→ Exercise objective
In the records that follow, find the line containing "vespas, maribondos, moscas." and the line containing "Kleintransporter gegen 10:00 Uhr die", then transcribe both and every line between them exactly, omitting pictures.

BEGIN Supplied data

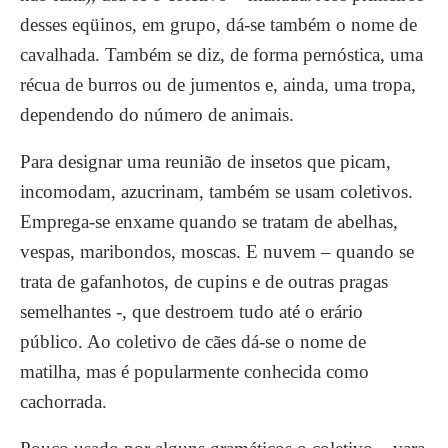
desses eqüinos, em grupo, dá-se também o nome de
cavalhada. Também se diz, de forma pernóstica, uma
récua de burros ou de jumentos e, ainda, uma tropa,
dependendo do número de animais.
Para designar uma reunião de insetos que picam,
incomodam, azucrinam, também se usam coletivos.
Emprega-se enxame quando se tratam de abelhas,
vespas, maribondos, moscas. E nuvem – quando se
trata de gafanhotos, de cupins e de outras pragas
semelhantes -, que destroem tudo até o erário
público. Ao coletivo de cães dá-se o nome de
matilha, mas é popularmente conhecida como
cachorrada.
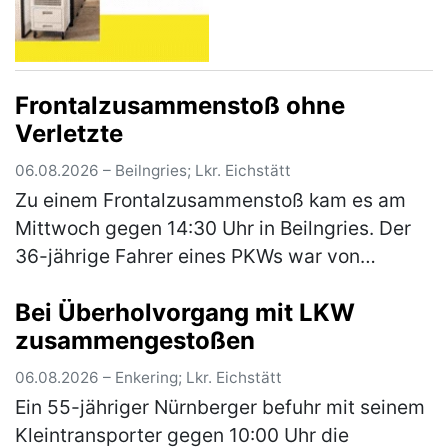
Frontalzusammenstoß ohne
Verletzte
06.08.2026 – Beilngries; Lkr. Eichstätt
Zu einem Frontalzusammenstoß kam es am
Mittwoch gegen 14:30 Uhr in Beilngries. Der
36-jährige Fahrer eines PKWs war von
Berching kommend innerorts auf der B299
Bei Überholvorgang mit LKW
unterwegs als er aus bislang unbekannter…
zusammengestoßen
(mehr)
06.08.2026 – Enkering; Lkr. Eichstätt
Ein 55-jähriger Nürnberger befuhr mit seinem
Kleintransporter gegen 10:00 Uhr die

END Supplied data
BEGIN Supplied data

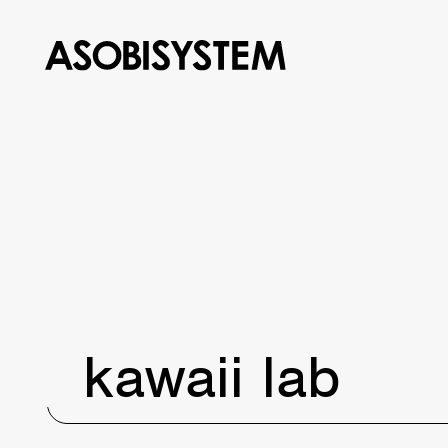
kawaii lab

END Supplied data
BEGIN Supplied data

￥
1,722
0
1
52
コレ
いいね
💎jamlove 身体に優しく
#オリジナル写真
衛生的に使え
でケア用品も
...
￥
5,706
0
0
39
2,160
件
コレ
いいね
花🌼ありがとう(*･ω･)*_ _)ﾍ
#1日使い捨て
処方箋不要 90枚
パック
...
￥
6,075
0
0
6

END Supplied data

→ Solution to the exercise
vespas, maribondos, moscas. E nuvem – quando se
trata de gafanhotos, de cupins e de outras pragas
semelhantes -, que destroem tudo até o erário
público. Ao coletivo de cães dá-se o nome de
matilha, mas é popularmente conhecida como
cachorrada.
Frontalzusammenstoß ohne
Verletzte
06.08.2026 – Beilngries; Lkr. Eichstätt
Zu einem Frontalzusammenstoß kam es am
Mittwoch gegen 14:30 Uhr in Beilngries. Der
36-jährige Fahrer eines PKWs war von
Berching kommend innerorts auf der B299
Bei Überholvorgang mit LKW
unterwegs als er aus bislang unbekannter…
zusammengestoßen
(mehr)
06.08.2026 – Enkering; Lkr. Eichstätt
Ein 55-jähriger Nürnberger befuhr mit seinem
Kleintransporter gegen 10:00 Uhr die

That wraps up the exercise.